Fearing rejection, she married the lad
He, Ugly and silent it was ever so sad
That a girl who had everything you sensed
Having looks and charm still lacked confidence.

Yet still the marriage lasted till at fifty three
She met an old flame and felt weak at the knees
Why didn't you save me from this life of hell?
you could always have knocked or rung on the bell.

And so life was spent far off the main way
By taking the first exit she felt that it would pay,
Have courage young lovers showing no fears
Following you heart though many the years.


You've merely borrowed what I've borrowed.

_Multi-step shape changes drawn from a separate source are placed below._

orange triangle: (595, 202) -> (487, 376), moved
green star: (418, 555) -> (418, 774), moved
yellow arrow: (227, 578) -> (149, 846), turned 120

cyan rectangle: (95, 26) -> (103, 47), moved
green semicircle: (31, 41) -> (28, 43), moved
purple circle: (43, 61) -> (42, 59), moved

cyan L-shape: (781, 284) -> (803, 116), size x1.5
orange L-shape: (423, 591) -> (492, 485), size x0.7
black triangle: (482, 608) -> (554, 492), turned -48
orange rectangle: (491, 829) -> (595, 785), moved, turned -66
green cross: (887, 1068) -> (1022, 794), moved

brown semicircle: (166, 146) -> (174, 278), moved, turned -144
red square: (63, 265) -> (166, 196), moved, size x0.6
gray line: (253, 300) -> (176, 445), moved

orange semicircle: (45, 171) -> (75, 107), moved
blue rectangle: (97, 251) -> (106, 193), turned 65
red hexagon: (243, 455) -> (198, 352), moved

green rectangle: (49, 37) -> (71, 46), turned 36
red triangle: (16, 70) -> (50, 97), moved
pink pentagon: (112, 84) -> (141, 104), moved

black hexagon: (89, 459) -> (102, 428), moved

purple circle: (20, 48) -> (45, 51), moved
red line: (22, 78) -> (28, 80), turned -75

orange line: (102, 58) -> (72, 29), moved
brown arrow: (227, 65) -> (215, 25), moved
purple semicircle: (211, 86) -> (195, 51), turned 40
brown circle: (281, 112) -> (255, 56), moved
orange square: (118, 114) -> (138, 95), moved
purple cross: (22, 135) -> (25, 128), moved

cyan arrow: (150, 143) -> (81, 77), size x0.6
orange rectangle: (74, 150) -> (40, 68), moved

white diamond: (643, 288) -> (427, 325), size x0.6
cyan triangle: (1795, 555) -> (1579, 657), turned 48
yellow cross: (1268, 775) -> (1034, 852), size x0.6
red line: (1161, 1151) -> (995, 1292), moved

Amazed they, the poet smiled
Naked he without strong copyright.
Worried by his insouciance
His innocent embrace of life.

How would he feed his hungry kids?
How would he pay the mortgage?
No one could doubt their sincerity
Their concern for his security.

He did not think of filling pockets
Of his shroud with published books
Of unread poetry  but releasing words
Like nesting pigeons would find a home
In hearts that shared the meter
And the rhythm of his heart.


For everything comes early in Ireland

Autumn arrived today tho' barely August
Announced by rolling mists
Lumbering up from Dublin Bay
Before coolly kissing Killiney Hill
Whose shrouded woods and trees
Exhaled a  late summer sigh
Yielding early to the clammy rain.


For everything comes early in Ireland
Spring oft crashes the Christmas party
And through the January frosts peep
The sleepy heads of curious snow drops.

The soft submission of suburban  summer
Early to the party and early to leave
Has taught it's gentle native folk
To leave its host mid protest
While still wildly welcome.


Better this a thousand times
Than waved away with weary gaze
Leaving late a sleeping household
As postman whistles cheerily
An early morning air.


Where trees embrace the sky

Along his woodland walk
Enjoyed the birdy talk
Feathered friends on the wing
Knowing much more than him
'Bout trees 'n things.
They taught him how to sing
The silent forest chant
Lifting spirits in a dance
A trance of mystical delight
With wordless hymns
And soaring leafy chords
To high infinity
And far beyond.

Mankind Unkind

Mankind unkind
You don't need an angry God
To end a world you're
Daily killing.

No need when unheeded
Greed and stupidity
Destroy each tree
And soil the virgin sea.

Once I worried for you, man
Now my anger understands
Creation will be relieved
When you're well and truly gone.

It's sad for those who cared
But how can we be spared
When all we did
Was moan and pray?

Slow down!

Tarry here a while my friend
Slacken your hurried pace,
postpone the evil end
Withdraw your life from haste.

The faster the days
The sooner you die
Step off the thread mill
Go on, give it a try!

You be the master
Of time if not money
Gold can't  buy time
In life or thereafter.


Ive heard the thunder of the sea

I've heard the thunder of the sea
And the stammer of the surf
But sound most sublime  for me
Is summer silence of the trees.

They make a tall and sacred space
For little birds that chatter
And busy things on whirring wings
And welcome shade

They find their voices in the fall
When winds whip down from Teide
And fall silent then again
When winter snows their garment.


The virgins of Dalkey

The virgins of Dalkey
Are mothers to me
The old and infirm
They care by the sea.

The sisters of Bulloch
Rise early, retire late
Leading the old by the hand
To the pearly gate.

No families, no sons
No lovers, no daughters
In the battle above
Like lambs to the slaughter.

Yet maybe it's true that some day
The meek and gentle will have their way
The fearsome lion beside the lamb
In eternal peace that claims the calm.